(Page images and extracted text)

—————

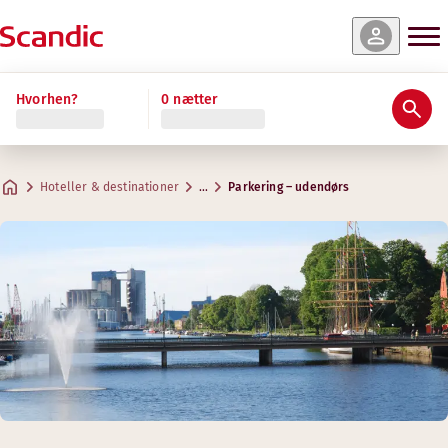
Hvorhen?
0 nætter
Hoteller & destinationer
…
Parkering – udendørs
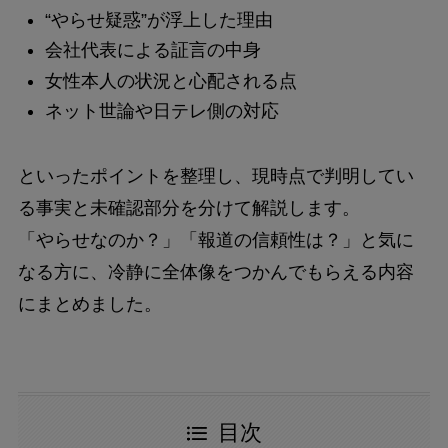
“やらせ疑惑”が浮上した理由
会社代表による証言の中身
女性本人の状況と心配される点
ネット世論や日テレ側の対応
といったポイントを整理し、現時点で判明してい
る事実と未確認部分を分けて解説します。
「やらせなのか？」「報道の信頼性は？」と気に
なる方に、冷静に全体像をつかんでもらえる内容
にまとめました。
目次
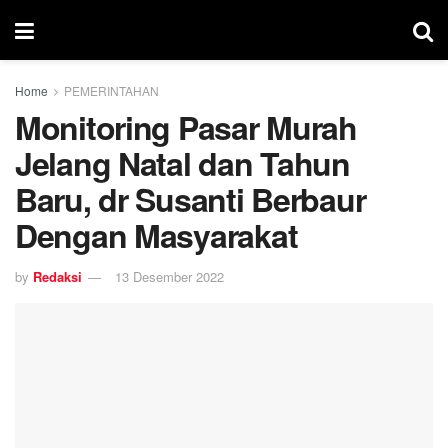
Home
PEMERINTAHAN
Monitoring Pasar Murah
Jelang Natal dan Tahun
Baru, dr Susanti Berbaur
Dengan Masyarakat
by
Redaksi
13 Desember 2022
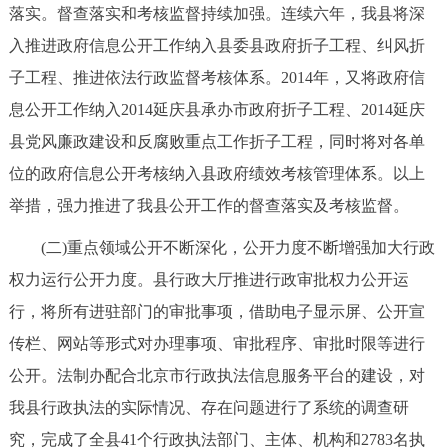
落实。督查落实和考核监督持续加强。连续六年，我县将深
回到顶部
入推进政府信息公开工作纳入县委县政府折子工程、纠风折
子工程、推进依法行政监督考核体系。2014年，又将政府信
息公开工作纳入2014延庆县承办市政府折子工程、2014延庆
县党风廉政建设和反腐败重点工作折子工程，同时将对各单
位的政府信息公开考核纳入县政府绩效考核管理体系。以上
举措，强力推进了我县公开工作的督查落实及考核监督。
(二)重点领域公开不断深化，公开力度不断增强加大行政
权力运行公开力度。县行政大厅推进行政审批权力公开运
行，将所有进驻部门的审批事项，借助电子显示屏、公开宣
传栏、网站等形式对办理事项、审批程序、审批时限等进行
公开。法制办配合北京市行政执法信息服务平台的建设，对
我县行政执法的实际情况、存在问题进行了系统的调查研
究，完成了全县41个行政执法部门、主体、机构和2783名执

—————

Work order
Your answer must consist only of the lines from the one containing "子工程、推进依法行政监督考核体系。2014年，又将政府信" through the last line of the data above, both included, exactly as written.

Result of this task
子工程、推进依法行政监督考核体系。2014年，又将政府信
息公开工作纳入2014延庆县承办市政府折子工程、2014延庆
县党风廉政建设和反腐败重点工作折子工程，同时将对各单
位的政府信息公开考核纳入县政府绩效考核管理体系。以上
举措，强力推进了我县公开工作的督查落实及考核监督。
(二)重点领域公开不断深化，公开力度不断增强加大行政
权力运行公开力度。县行政大厅推进行政审批权力公开运
行，将所有进驻部门的审批事项，借助电子显示屏、公开宣
传栏、网站等形式对办理事项、审批程序、审批时限等进行
公开。法制办配合北京市行政执法信息服务平台的建设，对
我县行政执法的实际情况、存在问题进行了系统的调查研
究，完成了全县41个行政执法部门、主体、机构和2783名执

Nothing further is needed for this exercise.